Ventriküler bölgeye daha yakından bir bakış, GFP hücrelerinin ventriküler bölgeden manto bölgesine göçünü gösterir. Hipotalamik çekirdeklerin oluşacağı yerde, embriyonik retina da bu koronal kesitte gösterildiği gibi, E 15.5'te PCIC ile elektroporasyonlu bir E 16.5 I yoluyla kolayca elektropore edilir. Burada, m kiraz pozitif hücrelerin birikimi dış nöroblast tabakasına özgüdür ve ganglion hücre tabakasındaki üç B pozitif retinal ganglion hücresinde B rrn görülmez Bir kez ustalaştıktan sonra, beklenmedik bir komplikasyon ortaya çıkarsa bu teknik 30 dakika içinde yapılabilir.
Bu prosedürü denerken, uygun steril teknikler kullanmak, embriyoları manipüle ederken sabit bir el kullanmak ve hamile kadını anestezi altına almadan önce gerekli tüm malzemeleri hazır bulundurmak önemlidir. Bu prosedürü takiben, elektro örgülü embriyoların yetişkinliğe kadar yaşamasına izin verilebilir, bu noktada embriyodaki belirli genlerin manipülasyonunun nöronal fonksiyonu nasıl etkilediğine dair ek soruları yanıtlamak için davranışsal ve fonksiyonel tahliller gibi diğer yöntemler gerçekleştirilebilir. Geliştirilmesinden bu yana, bu teknik, CNS geliştirme alanındaki araştırmacıların farede in vivo gen fonksiyonunu keşfetmelerinin yolunu açmıştır.

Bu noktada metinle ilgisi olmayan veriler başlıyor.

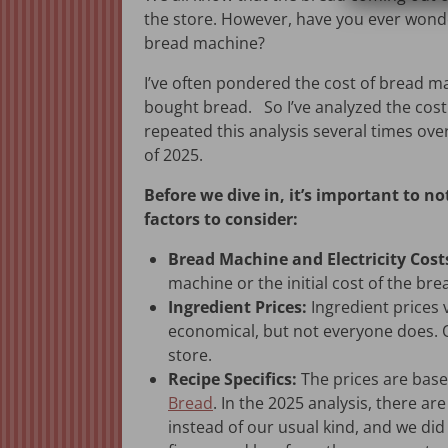
the store. However, have you ever wonde
bread machine?
I’ve often pondered the cost of bread m
bought bread. So I’ve analyzed the cos
repeated this analysis several times ove
of 2025.
Before we dive in, it’s important to not
factors to consider:
Bread Machine and Electricity Cost
machine or the initial cost of the bre
Ingredient Prices:
Ingredient prices 
economical, but not everyone does. Oc
store.
Recipe Specifics:
The prices are base
Bread
. In the 2025 analysis, there ar
instead of our usual kind, and we di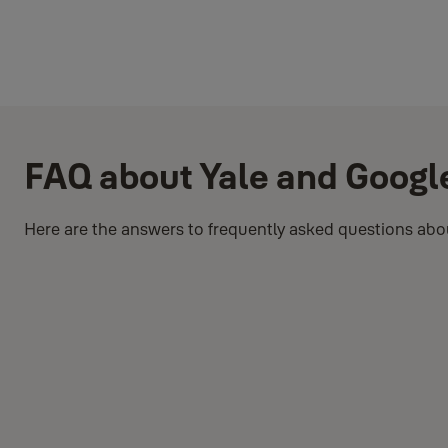
FAQ about Yale and Googl
Here are the answers to frequently asked questions abou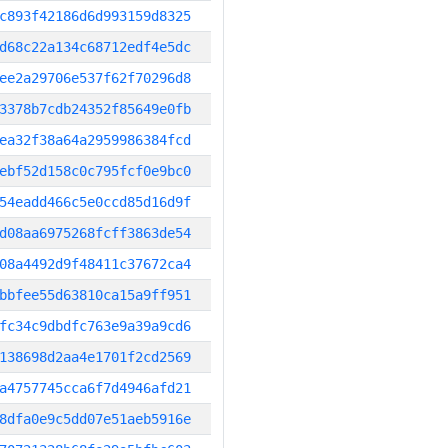
c893f42186d6d993159d8325
d68c22a134c68712edf4e5dc
ee2a29706e537f62f70296d8
3378b7cdb24352f85649e0fb
ea32f38a64a2959986384fcd
ebf52d158c0c795fcf0e9bc0
54eadd466c5e0ccd85d16d9f
d08aa6975268fcff3863de54
08a4492d9f48411c37672ca4
bbfee55d63810ca15a9ff951
fc34c9dbdfc763e9a39a9cd6
138698d2aa4e1701f2cd2569
a4757745cca6f7d4946afd21
8dfa0e9c5dd07e51aeb5916e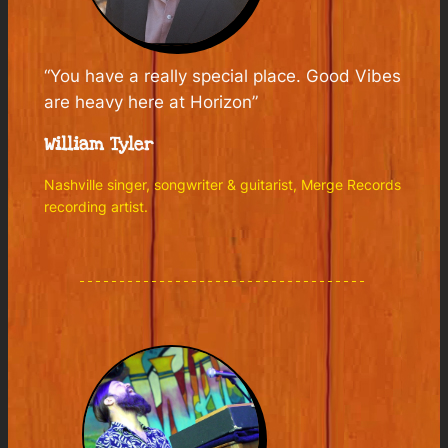
“You have a really special place. Good Vibes
are heavy here at Horizon”
William Tyler
Nashville singer, songwriter & guitarist, Merge Records
recording artist.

Bu videoyu izledikten sonra, yabancı DNA'nın embriyonik nöral tüpe nasıl sokulacağını iyi anlamış olmalısınız. Özellikle, hamile bir kadını ameliyata nasıl hazırlayacağınızı gösteriyoruz. Uterusu açığa çıkarın, DNA enjekte edin ve embriyoyu elektrolit haline getirin.
Flor ile çalışmanın tehlikeli olabileceğini ve bu işlemi gerçekleştirirken süpürme sistemi gibi önlemlerin alınması gerektiğini unutmayın.
View the full transcript and gain access to thousands of scientific videos
Bu makale, gelişmekte olan merkezi sinir sistemi (CNS) içinde hassas gen teslimatı sağlayan bir teknik olan in utero elektroporasyon protokolünü açıklar. Bu yöntem, telencephalon, diencefalon ve retina gibi çeşitli embriyonik CNS bölgelerine ifade yapılarının hedefli şekilde tanıtılmasını sağlar.